Jul 9, 2014
This week's Snapshots feature younger and emerging writers in honour of our Poetry Lives Here! campaign. The following books are three examples of the new and emerging voices in Canadian poetry today. While these three books are incredibly different from one another, they do have one thing in common: they are all wonderful (summer) reads. For even more summer reading suggestions, check out our new free poetry samples.
House of Anansi Press
Anne-Marie Turza has an MFA from the University of Victoria and was a finalist for the RBC Bronwen Wallace Award for Emerging Writers in 2011. The Quiet is her first poetry collection and, despite its name, it's the kind of debut that refuses to go unheard. Like John Cage's 4'33'', The Quiet reveals the music in 'the quiet' and reminds us how full of sound silence really is. In Turza's book, 'the quiet' is represented by the lengthy white spaces on each page. They remind us, like the silence, to reflect on what has been and, more importantly, what has not been said. Beyond her beautiful use of language and her tranquil cadence, Turza proves herself to be a great writer through her poetic illustration of what it means to read between the lines. "The rain's blether grows louder, a gallop of hard consonants Levin feels he could understand, were it slower—" In a time of overwhelming noise and urgency, Turza focuses on life's offbeats, on the beauty in 'the quiet.'
Prologue for the Age of Consequence
House of Anansi Press
Garth Martens won the 2011 Bronwen Wallace Award for Emerging Writers. He serves on the editorial board for The Malahat Review and works on a construction site in Kelowna, BC. His experience with machinery features prominently in his debut poetry collection Prologue for the Age of Consequence. While Martens' writing has many merits, one of the most engaging aspects of his poetry is his characters. As the men in northern Alberta construct a tower, Martens constructs their lives, piecing together their personalities, their flaws, interests, dreams, and disappointments, into an incredible collage of humanity. Martens' poems are dense, prose-y but inherently poetic. Like The Quiet they require careful contemplation and a detachment from the overwhelming noise of the everyday. "The wave, at large, engulfed them each with silence." In Prologue for the Age of Consequence, addiction, desire, and mythology all come together to show us that the things we worship are also often the things that can destroy us. But we continue to build what we can out of the materials we have at hand, as Martens does so magnificently with his words.

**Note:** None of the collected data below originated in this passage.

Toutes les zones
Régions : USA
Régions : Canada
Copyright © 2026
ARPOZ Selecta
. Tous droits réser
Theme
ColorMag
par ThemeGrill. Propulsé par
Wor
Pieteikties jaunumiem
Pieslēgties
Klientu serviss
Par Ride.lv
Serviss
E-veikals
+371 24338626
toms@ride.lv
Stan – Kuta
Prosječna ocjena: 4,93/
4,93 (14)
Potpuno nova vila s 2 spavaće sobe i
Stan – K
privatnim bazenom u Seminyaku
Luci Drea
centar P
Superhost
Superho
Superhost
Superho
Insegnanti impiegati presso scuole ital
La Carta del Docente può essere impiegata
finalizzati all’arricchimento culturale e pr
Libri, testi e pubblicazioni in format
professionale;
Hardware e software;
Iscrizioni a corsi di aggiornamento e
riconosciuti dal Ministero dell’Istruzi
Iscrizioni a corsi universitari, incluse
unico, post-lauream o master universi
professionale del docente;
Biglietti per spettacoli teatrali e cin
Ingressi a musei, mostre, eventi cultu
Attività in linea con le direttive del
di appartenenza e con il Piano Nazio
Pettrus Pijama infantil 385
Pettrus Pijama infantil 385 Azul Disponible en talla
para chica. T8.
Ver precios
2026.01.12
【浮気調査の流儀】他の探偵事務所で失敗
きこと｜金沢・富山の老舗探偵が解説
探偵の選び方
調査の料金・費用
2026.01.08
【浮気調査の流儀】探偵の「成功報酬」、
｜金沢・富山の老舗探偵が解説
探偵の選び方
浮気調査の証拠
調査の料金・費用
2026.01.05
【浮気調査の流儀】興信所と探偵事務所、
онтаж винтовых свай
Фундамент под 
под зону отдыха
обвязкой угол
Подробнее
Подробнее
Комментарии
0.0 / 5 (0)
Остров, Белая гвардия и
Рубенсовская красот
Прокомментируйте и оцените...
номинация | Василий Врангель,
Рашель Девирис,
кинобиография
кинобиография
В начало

Nikki Reimer is a Calgary-based freelance writer and editor, creative writer, designer, artist and creative problem solver. Her first poetry collection ([sic]) was published by Frontenac House in 2010. Downverse is her second poetry book. Reimer's writing is comedic, current, and critical. In Downverse she uses all kinds of writing, from erasure poetry to a list of monthly expenses, to defamiliarize the language of new/ social media. The book, with all its noise, hashtags and commotion, is the exact opposite of Turza's The Quiet, although they are both fighting towards a similar poetic declaration. "we're post-post avant-avant. we are the new/ moderns. we.gain.weight.in.the______" Downverse is the guide to modern absurdity, where everyone is talking and no one is heard, and where poetry seems to be inseparable from commercialization.